──────── SUPPLIED MATERIAL ────────

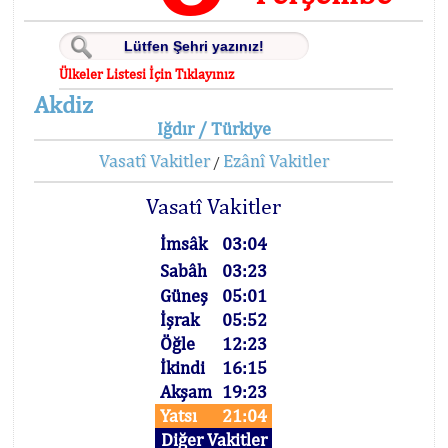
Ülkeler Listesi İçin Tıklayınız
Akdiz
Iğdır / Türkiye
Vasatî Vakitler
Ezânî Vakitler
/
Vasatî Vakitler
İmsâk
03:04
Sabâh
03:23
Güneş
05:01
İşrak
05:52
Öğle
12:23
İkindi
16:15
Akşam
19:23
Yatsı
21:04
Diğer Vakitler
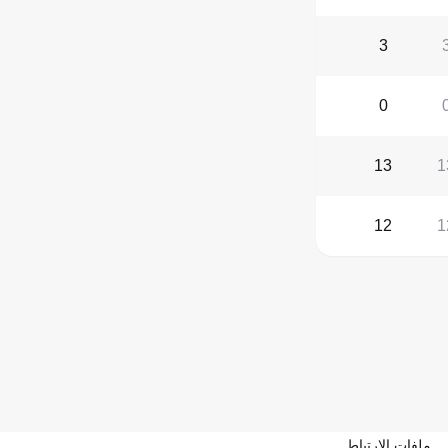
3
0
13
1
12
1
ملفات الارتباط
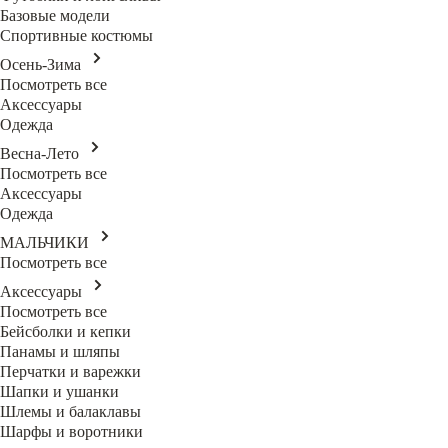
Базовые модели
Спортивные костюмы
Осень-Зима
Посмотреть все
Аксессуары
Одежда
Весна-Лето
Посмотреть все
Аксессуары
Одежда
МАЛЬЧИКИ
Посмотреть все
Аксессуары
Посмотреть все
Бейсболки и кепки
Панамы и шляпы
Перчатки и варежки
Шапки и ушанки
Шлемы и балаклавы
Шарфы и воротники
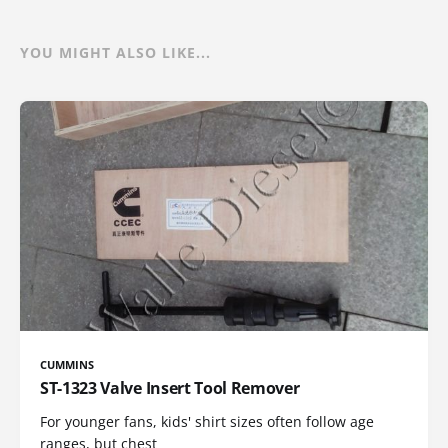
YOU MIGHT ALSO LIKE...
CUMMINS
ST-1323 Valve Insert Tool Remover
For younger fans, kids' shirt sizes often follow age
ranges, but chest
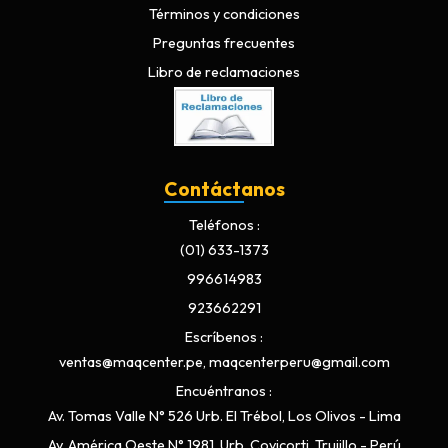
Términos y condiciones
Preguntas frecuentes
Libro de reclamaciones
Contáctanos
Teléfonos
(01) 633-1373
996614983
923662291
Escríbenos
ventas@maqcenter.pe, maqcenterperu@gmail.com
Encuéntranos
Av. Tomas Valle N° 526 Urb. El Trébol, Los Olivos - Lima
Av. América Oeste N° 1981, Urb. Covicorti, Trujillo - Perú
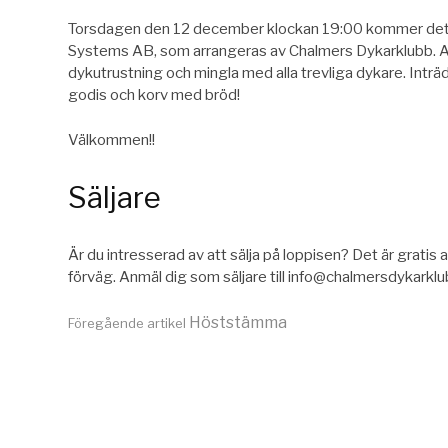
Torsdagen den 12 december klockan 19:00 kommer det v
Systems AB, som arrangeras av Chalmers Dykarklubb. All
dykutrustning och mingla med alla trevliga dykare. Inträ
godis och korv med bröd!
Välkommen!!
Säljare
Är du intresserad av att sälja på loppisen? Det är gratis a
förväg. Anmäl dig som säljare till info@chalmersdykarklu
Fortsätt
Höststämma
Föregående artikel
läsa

────────

WHAT THE TASK ASKS: Retype all the records exactly and keep out every picture.

THE COMPLETED TASK:
Ülkeler Listesi İçin Tıklayınız
Akdiz
Iğdır / Türkiye
Vasatî Vakitler
Ezânî Vakitler
/
Vasatî Vakitler
İmsâk
03:04
Sabâh
03:23
Güneş
05:01
İşrak
05:52
Öğle
12:23
İkindi
16:15
Akşam
19:23
Yatsı
21:04
Diğer Vakitler
3
0
13
1
12
1
ملفات الارتباط
Базовые модели
Спортивные костюмы
Осень-Зима
Посмотреть все
Аксессуары
Одежда
Весна-Лето
Посмотреть все
Аксессуары
Одежда
МАЛЬЧИКИ
Посмотреть все
Аксессуары
Посмотреть все
Бейсболки и кепки
Панамы и шляпы
Перчатки и варежки
Шапки и ушанки
Шлемы и балаклавы
Шарфы и воротники
YOU MIGHT ALSO LIKE...
CUMMINS
ST-1323 Valve Insert Tool Remover
For younger fans, kids' shirt sizes often follow age
ranges, but chest
Términos y condiciones
Preguntas frecuentes
Libro de reclamaciones
Contáctanos
Teléfonos
(01) 633-1373
996614983
923662291
Escríbenos
ventas@maqcenter.pe, maqcenterperu@gmail.com
Encuéntranos
Av. Tomas Valle N° 526 Urb. El Trébol, Los Olivos - Lima
Av. América Oeste N° 1981, Urb. Covicorti, Trujillo - Perú
Torsdagen den 12 december klockan 19:00 kommer det v
Systems AB, som arrangeras av Chalmers Dykarklubb. All
dykutrustning och mingla med alla trevliga dykare. Inträ
godis och korv med bröd!
Välkommen!!
Säljare
Är du intresserad av att sälja på loppisen? Det är gratis a
förväg. Anmäl dig som säljare till info@chalmersdykarklu
Fortsätt
Höststämma
Föregående artikel
läsa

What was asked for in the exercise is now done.